Mis preferidos eran los caramelos que no se me pegaban a los dientes como los asquerosos tofes. Zahar Antonovich me dejaba coger dos, no uno como al resto de los críos, porque era huérfana y tenía en la boca un gusto mucho más amargo. «Caramelos a cambio de oídos», precisaba él, como si hubiera fijado de antemano el asunto de la escucha. Y comenzaba. Hablaba despacio, mucho, sin parar, pero nunca sobre lo mismo ni sobre el mismo lugar, algo poco habitual en un viejo y antiguo soldado.

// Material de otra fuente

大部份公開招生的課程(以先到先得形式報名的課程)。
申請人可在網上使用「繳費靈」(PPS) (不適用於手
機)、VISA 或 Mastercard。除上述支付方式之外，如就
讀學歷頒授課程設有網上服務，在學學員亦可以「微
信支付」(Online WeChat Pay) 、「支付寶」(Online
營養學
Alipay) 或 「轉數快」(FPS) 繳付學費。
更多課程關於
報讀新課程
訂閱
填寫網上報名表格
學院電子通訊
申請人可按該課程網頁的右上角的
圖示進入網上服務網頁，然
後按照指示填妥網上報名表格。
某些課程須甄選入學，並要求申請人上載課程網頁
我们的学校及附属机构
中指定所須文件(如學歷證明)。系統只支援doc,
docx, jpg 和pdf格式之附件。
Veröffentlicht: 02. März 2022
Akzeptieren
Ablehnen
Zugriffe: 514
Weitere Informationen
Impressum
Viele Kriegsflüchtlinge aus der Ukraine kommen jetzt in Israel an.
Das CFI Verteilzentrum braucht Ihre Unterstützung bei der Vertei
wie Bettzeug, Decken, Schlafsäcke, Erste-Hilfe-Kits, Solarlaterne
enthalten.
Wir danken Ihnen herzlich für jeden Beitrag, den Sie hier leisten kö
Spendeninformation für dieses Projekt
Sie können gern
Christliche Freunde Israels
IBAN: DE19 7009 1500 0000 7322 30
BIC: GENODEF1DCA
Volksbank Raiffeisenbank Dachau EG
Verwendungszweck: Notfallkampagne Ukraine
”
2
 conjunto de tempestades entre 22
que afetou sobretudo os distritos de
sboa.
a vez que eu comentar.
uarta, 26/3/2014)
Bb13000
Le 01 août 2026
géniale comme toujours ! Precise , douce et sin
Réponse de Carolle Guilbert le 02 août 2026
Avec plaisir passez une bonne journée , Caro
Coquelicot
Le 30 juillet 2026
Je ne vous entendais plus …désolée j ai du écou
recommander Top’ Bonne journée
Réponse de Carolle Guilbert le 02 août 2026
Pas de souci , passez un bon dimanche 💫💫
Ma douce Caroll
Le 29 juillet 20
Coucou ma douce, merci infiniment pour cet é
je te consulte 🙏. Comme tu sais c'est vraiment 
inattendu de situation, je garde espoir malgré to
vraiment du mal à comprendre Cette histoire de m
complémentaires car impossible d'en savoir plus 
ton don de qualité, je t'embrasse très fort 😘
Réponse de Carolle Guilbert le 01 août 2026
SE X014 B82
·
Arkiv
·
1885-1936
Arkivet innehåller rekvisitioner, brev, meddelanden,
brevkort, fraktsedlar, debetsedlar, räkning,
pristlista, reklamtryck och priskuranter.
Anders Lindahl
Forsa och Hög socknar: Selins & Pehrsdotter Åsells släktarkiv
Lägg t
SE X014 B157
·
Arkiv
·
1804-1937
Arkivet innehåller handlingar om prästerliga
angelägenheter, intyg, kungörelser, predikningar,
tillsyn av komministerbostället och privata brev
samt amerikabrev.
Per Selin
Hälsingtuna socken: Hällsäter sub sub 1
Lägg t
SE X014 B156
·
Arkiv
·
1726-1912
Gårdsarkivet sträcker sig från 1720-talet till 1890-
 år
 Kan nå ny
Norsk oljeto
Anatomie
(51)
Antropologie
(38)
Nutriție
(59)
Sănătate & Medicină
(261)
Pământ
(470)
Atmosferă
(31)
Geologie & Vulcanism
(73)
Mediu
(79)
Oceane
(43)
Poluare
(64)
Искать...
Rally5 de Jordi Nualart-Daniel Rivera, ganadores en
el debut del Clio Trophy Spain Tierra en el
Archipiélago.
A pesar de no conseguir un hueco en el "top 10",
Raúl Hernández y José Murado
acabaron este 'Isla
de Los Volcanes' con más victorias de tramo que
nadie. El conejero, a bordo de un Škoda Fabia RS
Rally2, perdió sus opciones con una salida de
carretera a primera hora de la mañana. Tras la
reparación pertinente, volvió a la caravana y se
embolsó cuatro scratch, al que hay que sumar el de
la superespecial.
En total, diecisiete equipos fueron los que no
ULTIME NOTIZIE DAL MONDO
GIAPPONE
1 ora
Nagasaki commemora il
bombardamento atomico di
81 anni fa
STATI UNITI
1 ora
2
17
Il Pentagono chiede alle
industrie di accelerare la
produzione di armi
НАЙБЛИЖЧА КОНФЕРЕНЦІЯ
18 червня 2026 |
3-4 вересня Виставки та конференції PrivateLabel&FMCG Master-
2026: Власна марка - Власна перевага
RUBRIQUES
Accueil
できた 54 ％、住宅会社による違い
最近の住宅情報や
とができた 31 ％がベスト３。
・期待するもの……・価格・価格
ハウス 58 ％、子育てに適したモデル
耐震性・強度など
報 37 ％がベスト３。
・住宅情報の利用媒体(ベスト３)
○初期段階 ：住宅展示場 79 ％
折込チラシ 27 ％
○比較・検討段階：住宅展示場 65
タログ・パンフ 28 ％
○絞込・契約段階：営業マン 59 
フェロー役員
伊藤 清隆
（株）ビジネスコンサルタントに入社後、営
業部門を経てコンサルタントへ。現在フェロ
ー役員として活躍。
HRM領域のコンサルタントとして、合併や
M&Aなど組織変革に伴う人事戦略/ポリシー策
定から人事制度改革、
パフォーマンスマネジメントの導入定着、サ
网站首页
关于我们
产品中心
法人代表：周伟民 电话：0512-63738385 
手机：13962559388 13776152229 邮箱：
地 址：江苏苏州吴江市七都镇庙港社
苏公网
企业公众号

A veces me parecía que, sin nuestra escucha, Zahar Antonovich se habría secado, simplemente, como un árbol sin agua. Hay en el mundo gente así, gente que, si no cuenta cosas, no puede vivir. Para ellos, para esa gente siempre hermosa y a menudo loca, la vida debe ser una historia. Porque solo ahí, entre sus costillas blandas y mágicas, hacen ellos las paces con el mal y con el dolor, con las enfermedades y las traiciones, porque ellos lo saben. Saben que una historia no deja jamás las cosas sin resolver. Una historia —incluso la más breve, incluso la más triste— pone siempre buen cuidado en hacer justicia.

14

¡Esa lengua!

Había siempre una pelea entre los oídos y la lengua, pocas veces ganaba la lengua. Las palabras rusas me parecían más largas y significaban varias cosas a la vez. Una letra equivocada te arrojaba de un mundo a otro. Incluso los silencios tenían algo que decir. ¡Si la palabra es breve, hiende como en carne viva! Si es larga, no la pierdas, sigue su paso.

Не обезьяна, а обязaна. No es unmono, sino un deber.

He читать, a cчитать. No es leer, sino contar.

Ты что, coвсем дура? ¿Es que acaso eres tonta?